Pois bem, se não é possível comprar, pensemos em alugar. Quanto custa o aluguel de uma "kitnet" no centro de São Paulo? Algo em torno de 800 reais. E na periferia? Quanto mais longe do centro, mais barato, claro, mas suponhamos que chegue a 500 reais. Faça as contas e some água, luz, gás de cozinha e alimentação. A conta fecha? Não, não fecha. E se tiver mais alguém contigo? Pai, mãe, filho, avós, enfim, a conta não fecha.
A questão principal é que enquanto centenas de imóveis estão vazios, sem utilização, desrespeitando a legislação que promove a função social da propriedade, milhares - talvez milhões - sofrem por não ter condições de pagar por uma moradia digna e porque nosso Estado é submisso aos interesses dos grandes proprietários.

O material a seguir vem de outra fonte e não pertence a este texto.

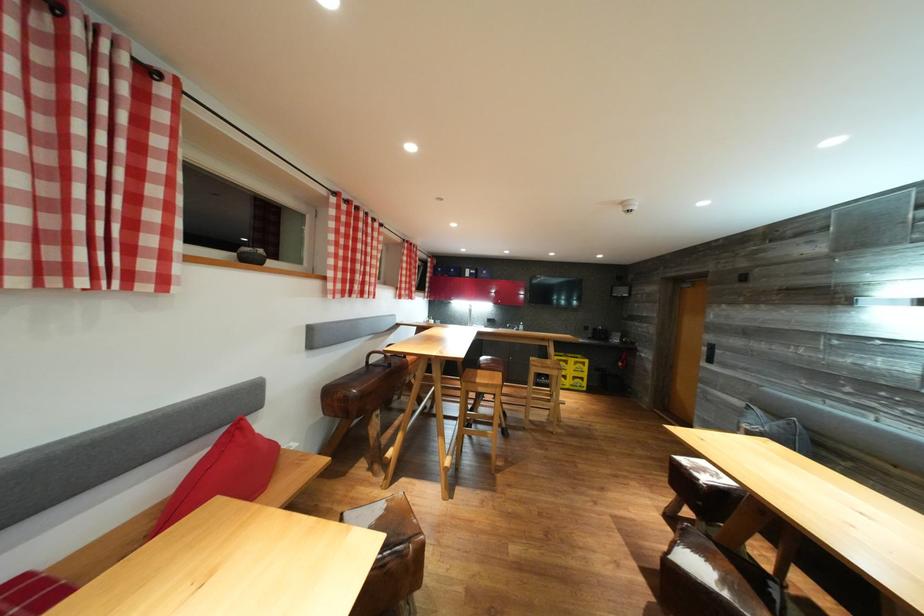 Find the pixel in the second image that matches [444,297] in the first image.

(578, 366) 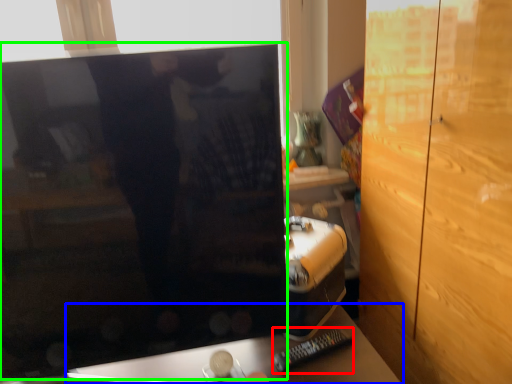 Question: Which is nearer to the remote (highlighted by a red box)? furniture (highlighted by a blue box) or computer monitor (highlighted by a green box).

Choices:
 (A) furniture
 (B) computer monitor

Answer: (A) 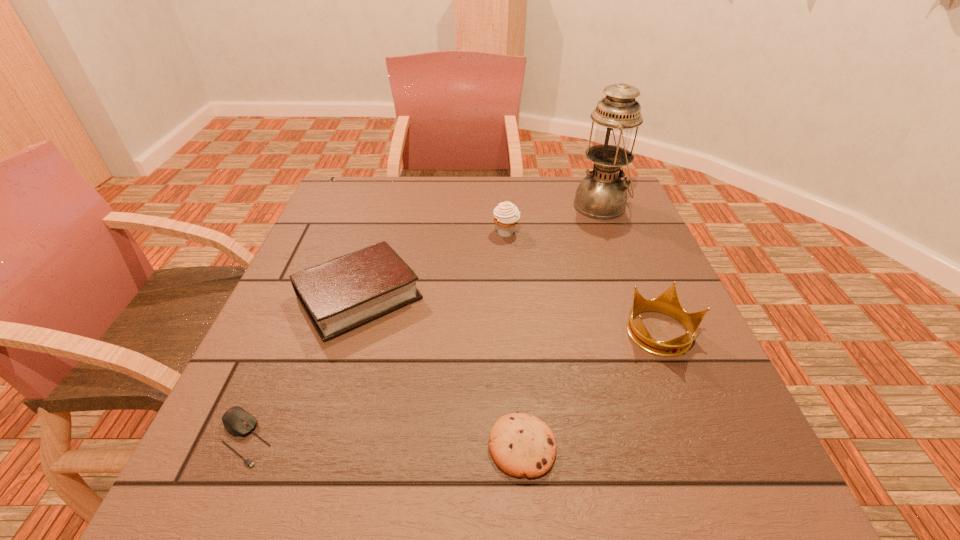 Identify the location of crown present at the right edge. (668, 302).

Identify the location of object situated at the near left corner. (238, 422).

This screenshot has height=540, width=960. I want to click on object that is at the far right corner, so click(x=602, y=195).

The image size is (960, 540). I want to click on vacant space at the far edge of the desktop, so point(548,186).

The image size is (960, 540). I want to click on vacant space at the left edge of the desktop, so click(x=368, y=228).

In the image, there is a desktop. Find the location of `vacant space at the right edge`. vacant space at the right edge is located at coordinates click(635, 254).

In the image, there is a desktop. Identify the location of vacant region at the far left corner. (372, 188).

In the image, there is a desktop. At what (x,y) coordinates should I click in order to perform the action: click on vacant space at the far right corner. Please return your answer as a coordinate pair (x, y). Looking at the image, I should click on (631, 213).

Locate an element on the screen. vacant area between the mouse and the Bible is located at coordinates (301, 367).

Identify the location of vacant area between the farthest object and the crown. The height and width of the screenshot is (540, 960). (631, 269). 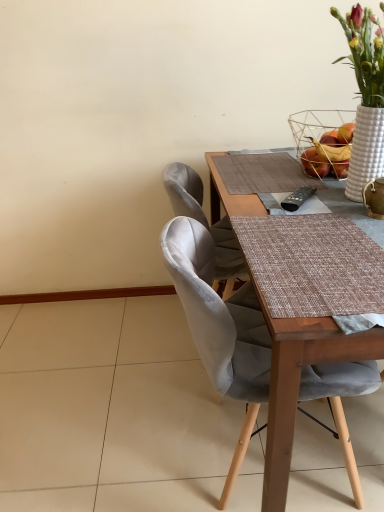 Question: From the image's perspective, is white textured basket at upper right positioned above or below satin grey chair at center?

Choices:
 (A) above
 (B) below

Answer: (A)

Question: Does point (332, 144) appear closer or farther from the camera than point (362, 391)?

Choices:
 (A) farther
 (B) closer

Answer: (A)

Question: Is white textured basket at upper right in front of or behind satin grey chair at center in the image?

Choices:
 (A) front
 (B) behind

Answer: (B)

Question: From a real-world perspective, is satin grey chair at center above or below white textured basket at upper right?

Choices:
 (A) above
 (B) below

Answer: (B)

Question: Is point (243, 379) closer or farther from the camera than point (349, 151)?

Choices:
 (A) farther
 (B) closer

Answer: (B)

Question: From the image's perspective, is satin grey chair at center positioned above or below white textured basket at upper right?

Choices:
 (A) above
 (B) below

Answer: (B)

Question: Considering the positions of satin grey chair at center and white textured basket at upper right in the image, is satin grey chair at center bigger or smaller than white textured basket at upper right?

Choices:
 (A) small
 (B) big

Answer: (B) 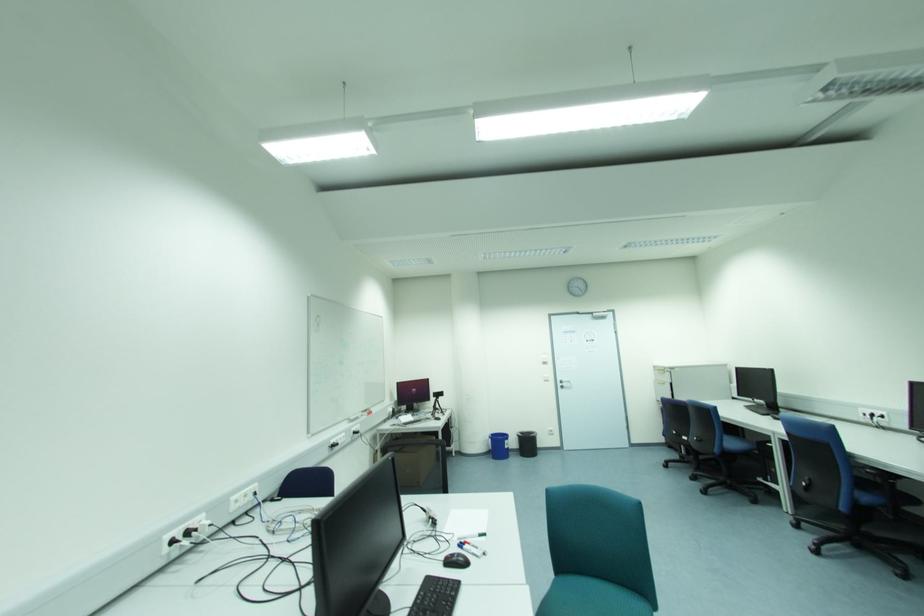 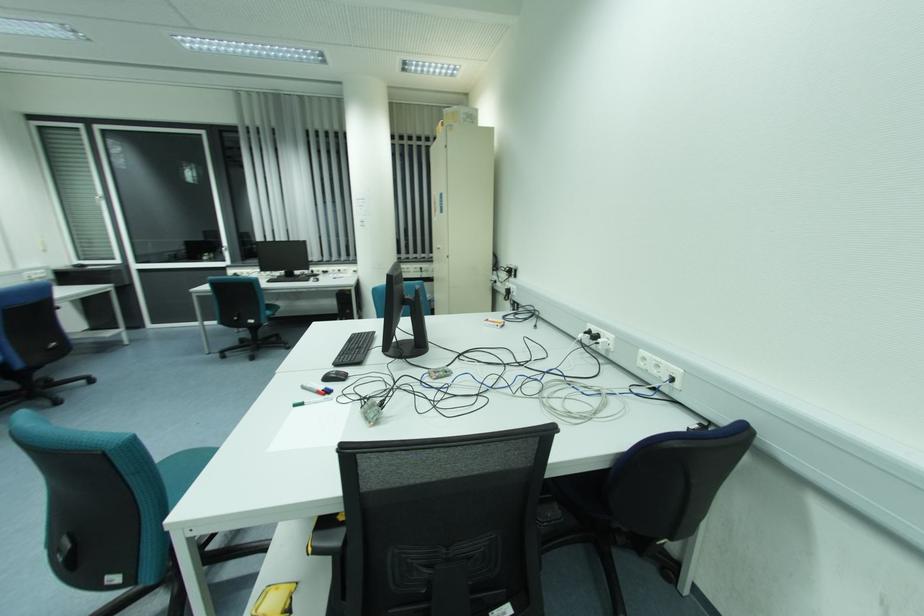 Find the pixel in the second image that matches point (485, 535) in the first image.

(296, 406) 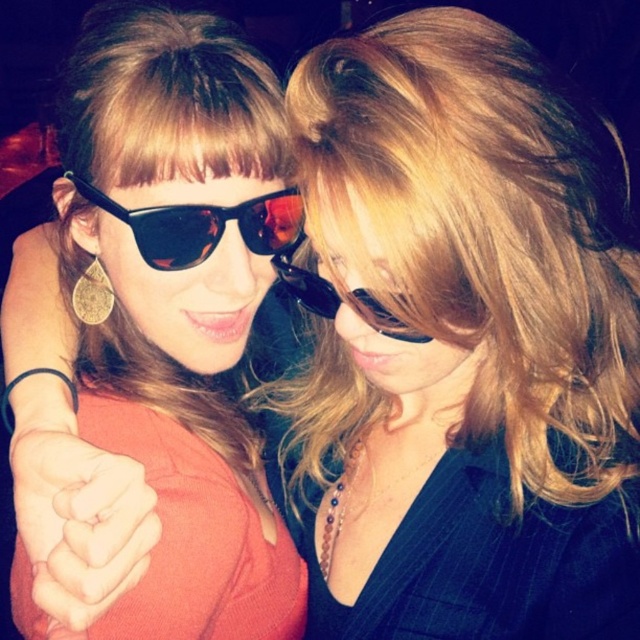 You are a photographer trying to capture the interaction between the two people in the image. You want to focus your camera on the smooth skin fist at center and the black plastic sunglasses at center. Which object should you adjust your focus to first if you want to start with the one closer to the left side?

The smooth skin fist at center is to the left of black plastic sunglasses at center, so you should adjust your focus to the smooth skin fist at center first since it is closer to the left side.

You are a photographer adjusting the lighting for a portrait. You notice the smooth skin fist at center and the black plastic sunglasses at center in the frame. Which object should you adjust the light to highlight first if you want to ensure both are visible, considering their positions?

The smooth skin fist at center is below the black plastic sunglasses at center, so you should adjust the light to highlight the black plastic sunglasses at center first to prevent it from being overshadowed by the lower positioned fist.

Based on the photo, you are taking a photo of two people in a dimly lit setting. You notice two points of light in the image, one at coordinates point [97,488] and another at point [186,260]. Which point is closer to your camera?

E qual a alternativa? Ocupar. Não é "vagabundismo". É a falta de opção que leva as pessoas às ocupações. Ninguém quer viver sob um barraco de lona, pisando no barro, ou num prédio sem as mínimas condições de segurança. Mas, em muitos casos, não há opção. Nesses casos, ocupar é reivindicar o direito constitucional à moradia digna. Ocupar é resistir à força dos grandes mercados que expulsa pobres do centro das cidades.
* Este é um artigo de opinião, de responsabilidade do autor, e não reflete a opinião do Brasil 247.